Page images and extracted text
▽
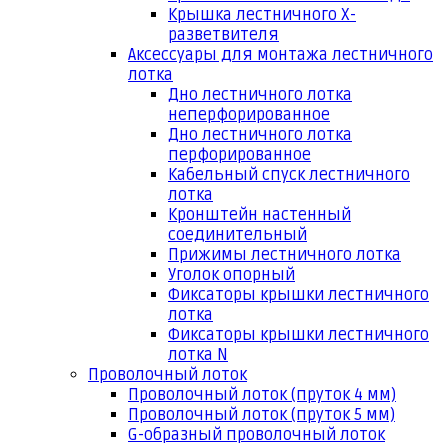
Крышка лестничного Х-
разветвителя
Аксессуары для монтажа лестничного
лотка
Дно лестничного лотка
неперфорированное
Дно лестничного лотка
перфорированное
Кабельный спуск лестничного
лотка
Кронштейн настенный
соединительный
Прижимы лестничного лотка
Уголок опорный
Фиксаторы крышки лестничного
лотка
Фиксаторы крышки лестничного
лотка N
Проволочный лоток
Проволочный лоток (пруток 4 мм)
Проволочный лоток (пруток 5 мм)
G-образный проволочный лоток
△
__What you will do__:
Copy out the lines of the records above in which the string "пруток" appears.

__Solution below__:
Проволочный лоток (пруток 4 мм)
Проволочный лоток (пруток 5 мм)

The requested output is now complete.